In the case of I pictures, the actual image data is then passed through the encoding process described below. P and B pictures are first subjected to a process of "motion compensation", in which they are correlated with the previous (and in the case of B pictures, the next) image. Each macroblock in the P or B picture is then associated with an area in the previous or next image that is well-correlated with it. The "motion vector" that maps the macroblock to its correlated area is encoded, and then the difference between the two areas is passed through the encoding process described below.

Each block is treated with an 8x8 discrete cosine transform. The resulting DCT coefficients are then quantized according to a pre-defined scheme, re-ordered to maximize the probability of long runs of zeros, and run-length coded. Finally a fixed-table huffman encoding scheme is applied.

I pictures encode for spacial redundancy, P and B pictures for temporal redundancy. Because adjacent frames in a video stream are often well-correlated, P pictures may be 10% of the size of I pictures, and B pictures 2% of their size.

The sequence of different frame types is called the Group of Pictures (GOP) structure. There are many possible structures but a common one is 15 frames long, and has the sequence I_BB_P_BB_P_BB_P_BB_P_BB_P_BB_. A similar 12 frame sequence is also common. The ratio of I, P and B pictures in the GOP structure is determined by the nature of the video stream and the bandwidth constraints on the output stream, although encoding time may also be an issue. This is particularly true in live transmission and in real-time environments with limited computing resources, as a stream containing many B pictures can take three times longer to encode than an I-picture-only file.
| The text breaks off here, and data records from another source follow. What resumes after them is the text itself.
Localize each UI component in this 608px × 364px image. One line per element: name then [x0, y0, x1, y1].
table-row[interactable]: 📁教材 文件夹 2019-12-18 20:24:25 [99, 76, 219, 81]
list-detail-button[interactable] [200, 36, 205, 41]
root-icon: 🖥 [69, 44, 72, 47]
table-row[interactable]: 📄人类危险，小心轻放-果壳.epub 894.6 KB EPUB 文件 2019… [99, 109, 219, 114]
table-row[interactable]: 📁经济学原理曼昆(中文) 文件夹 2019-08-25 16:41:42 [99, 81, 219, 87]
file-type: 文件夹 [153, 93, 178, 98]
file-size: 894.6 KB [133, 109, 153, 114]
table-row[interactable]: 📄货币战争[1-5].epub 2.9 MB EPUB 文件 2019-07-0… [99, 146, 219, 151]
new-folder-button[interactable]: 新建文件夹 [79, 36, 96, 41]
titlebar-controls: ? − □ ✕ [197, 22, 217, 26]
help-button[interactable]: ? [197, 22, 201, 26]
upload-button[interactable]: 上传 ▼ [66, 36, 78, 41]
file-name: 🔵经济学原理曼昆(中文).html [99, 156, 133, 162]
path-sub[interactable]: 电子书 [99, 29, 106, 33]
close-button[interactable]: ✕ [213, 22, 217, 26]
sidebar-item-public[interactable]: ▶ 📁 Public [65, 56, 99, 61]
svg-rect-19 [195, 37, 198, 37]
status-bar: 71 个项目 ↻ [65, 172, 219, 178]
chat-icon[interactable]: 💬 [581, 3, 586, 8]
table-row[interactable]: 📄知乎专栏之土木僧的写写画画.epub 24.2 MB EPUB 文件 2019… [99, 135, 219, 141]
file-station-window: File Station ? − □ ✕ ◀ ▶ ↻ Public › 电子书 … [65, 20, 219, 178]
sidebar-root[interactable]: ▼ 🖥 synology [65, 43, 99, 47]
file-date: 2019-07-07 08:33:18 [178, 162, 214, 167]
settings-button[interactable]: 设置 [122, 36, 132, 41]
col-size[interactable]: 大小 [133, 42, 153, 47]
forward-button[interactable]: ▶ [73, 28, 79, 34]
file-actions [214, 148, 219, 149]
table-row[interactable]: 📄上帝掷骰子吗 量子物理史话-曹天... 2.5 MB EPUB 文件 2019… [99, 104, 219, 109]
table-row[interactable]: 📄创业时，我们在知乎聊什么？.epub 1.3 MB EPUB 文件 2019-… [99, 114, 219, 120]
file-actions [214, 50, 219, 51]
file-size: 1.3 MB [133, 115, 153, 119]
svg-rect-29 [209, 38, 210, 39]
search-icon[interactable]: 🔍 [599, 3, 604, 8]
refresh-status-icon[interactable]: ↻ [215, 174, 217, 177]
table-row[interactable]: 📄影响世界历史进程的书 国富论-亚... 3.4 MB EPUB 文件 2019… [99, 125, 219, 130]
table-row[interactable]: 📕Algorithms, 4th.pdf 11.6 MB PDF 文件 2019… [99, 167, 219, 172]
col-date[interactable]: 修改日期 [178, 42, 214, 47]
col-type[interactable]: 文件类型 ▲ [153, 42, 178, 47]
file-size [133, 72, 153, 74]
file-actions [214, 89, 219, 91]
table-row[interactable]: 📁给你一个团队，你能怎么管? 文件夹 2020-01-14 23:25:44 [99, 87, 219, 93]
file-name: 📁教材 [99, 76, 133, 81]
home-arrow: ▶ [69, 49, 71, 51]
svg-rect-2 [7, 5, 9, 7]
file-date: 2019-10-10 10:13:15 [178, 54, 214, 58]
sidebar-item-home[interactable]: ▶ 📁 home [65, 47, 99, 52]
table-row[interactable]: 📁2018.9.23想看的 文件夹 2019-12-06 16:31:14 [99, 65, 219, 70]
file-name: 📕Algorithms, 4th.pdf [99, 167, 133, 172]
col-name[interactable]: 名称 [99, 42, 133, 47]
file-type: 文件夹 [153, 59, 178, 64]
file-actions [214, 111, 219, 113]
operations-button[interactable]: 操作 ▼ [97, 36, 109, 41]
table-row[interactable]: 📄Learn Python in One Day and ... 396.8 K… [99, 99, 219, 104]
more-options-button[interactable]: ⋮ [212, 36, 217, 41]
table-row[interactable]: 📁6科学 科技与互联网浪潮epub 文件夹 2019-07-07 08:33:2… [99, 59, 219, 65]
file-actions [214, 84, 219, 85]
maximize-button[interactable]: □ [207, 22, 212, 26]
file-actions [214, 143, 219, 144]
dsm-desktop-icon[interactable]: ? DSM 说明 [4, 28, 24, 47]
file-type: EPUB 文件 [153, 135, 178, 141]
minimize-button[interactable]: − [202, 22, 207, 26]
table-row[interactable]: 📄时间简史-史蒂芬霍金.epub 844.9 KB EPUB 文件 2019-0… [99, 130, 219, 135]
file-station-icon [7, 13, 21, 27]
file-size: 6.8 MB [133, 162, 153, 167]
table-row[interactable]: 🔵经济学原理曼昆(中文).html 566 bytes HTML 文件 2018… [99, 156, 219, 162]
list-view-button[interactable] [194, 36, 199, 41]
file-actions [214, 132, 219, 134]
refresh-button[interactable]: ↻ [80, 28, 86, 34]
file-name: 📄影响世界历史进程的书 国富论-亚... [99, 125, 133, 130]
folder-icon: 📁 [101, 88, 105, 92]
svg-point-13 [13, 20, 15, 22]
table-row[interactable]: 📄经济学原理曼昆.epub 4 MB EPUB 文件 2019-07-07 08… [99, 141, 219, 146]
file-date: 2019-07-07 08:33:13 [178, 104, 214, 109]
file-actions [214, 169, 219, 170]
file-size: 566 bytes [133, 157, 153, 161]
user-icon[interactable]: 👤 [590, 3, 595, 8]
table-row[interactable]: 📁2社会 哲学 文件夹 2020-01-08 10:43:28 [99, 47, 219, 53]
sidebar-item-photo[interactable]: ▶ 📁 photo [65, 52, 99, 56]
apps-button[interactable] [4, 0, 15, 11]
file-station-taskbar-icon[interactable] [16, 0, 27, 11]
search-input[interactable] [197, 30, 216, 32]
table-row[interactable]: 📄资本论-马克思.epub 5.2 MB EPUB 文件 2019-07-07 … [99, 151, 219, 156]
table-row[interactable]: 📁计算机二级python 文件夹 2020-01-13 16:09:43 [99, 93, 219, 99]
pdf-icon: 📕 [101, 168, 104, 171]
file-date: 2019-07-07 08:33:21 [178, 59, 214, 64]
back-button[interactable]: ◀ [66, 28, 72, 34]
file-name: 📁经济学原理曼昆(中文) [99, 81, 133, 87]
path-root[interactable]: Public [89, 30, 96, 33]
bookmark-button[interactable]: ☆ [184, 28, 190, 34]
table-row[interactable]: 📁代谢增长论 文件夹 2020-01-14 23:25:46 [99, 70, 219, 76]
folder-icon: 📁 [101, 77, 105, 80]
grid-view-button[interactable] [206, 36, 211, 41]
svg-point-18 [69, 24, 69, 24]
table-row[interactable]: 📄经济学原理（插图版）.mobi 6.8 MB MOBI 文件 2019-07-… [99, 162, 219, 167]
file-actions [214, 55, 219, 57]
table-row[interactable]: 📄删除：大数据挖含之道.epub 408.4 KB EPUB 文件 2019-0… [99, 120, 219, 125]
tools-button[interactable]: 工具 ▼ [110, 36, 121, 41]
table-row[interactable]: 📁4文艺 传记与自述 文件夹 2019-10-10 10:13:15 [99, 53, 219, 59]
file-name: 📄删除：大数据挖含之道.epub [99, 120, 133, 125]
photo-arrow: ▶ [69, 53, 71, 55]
The output bit-rate of an MPEG-2 encoder can be constant or variable, with the maximum bit rate determined by the playback media - for example the DVD movie maximum is 10.4 Mbit/s. To achieve a constant bit-rate the degree of quantization is iteratively altered to achieve the output bit-rate requirement. Increasing quantization leads to visible artefacts when the stream is decoded, generally in the form of "mosaicing", where the discontinuities at the edges of macroblocks become more visible as bit rate is reduced. Sony Launched The MPEG IMX Professional Videotape For an Bitrate Of Up To 50Mbps @ 4:2:2P@ML

MPEG-2 audio encoding

MPEG-2 also introduces new audio encoding methods. These are

MPEG-2 on DVD

Additional restictions and modifications on DVD.

MPEG-2 on DVB

Additional restictions and modifications on DVB.

MPEG-2 standards

; ISO/IEC 13818-1 : Systems - describes synchronization and multiplexing of video and audio. ; ISO/IEC 13818-2 : Video - compression codec for interlaced and non-interlaced video signals. ; ISO/IEC 13818-3 : Audio - compression codec for perceptual coding of audio signals. A multichannel-enabled extension of MPEG-1 audio (MP3). ; ISO/IEC 13818-4 : Describes procedures for testing compliance. ; ISO/IEC 13818-5 : Describes systems for Software simulation. ; ISO/IEC 13818-6 : Describes extensions for DSM-CC (Digital Storage Media Command and Control.) ; ISO/IEC 13818-7 : Advanced Audio Coding (AAC) ; ISO/IEC 13818-9 : Extension for real time interfaces. ; ISO/IEC 13818-10 : Conformance extensions for DSM-CC.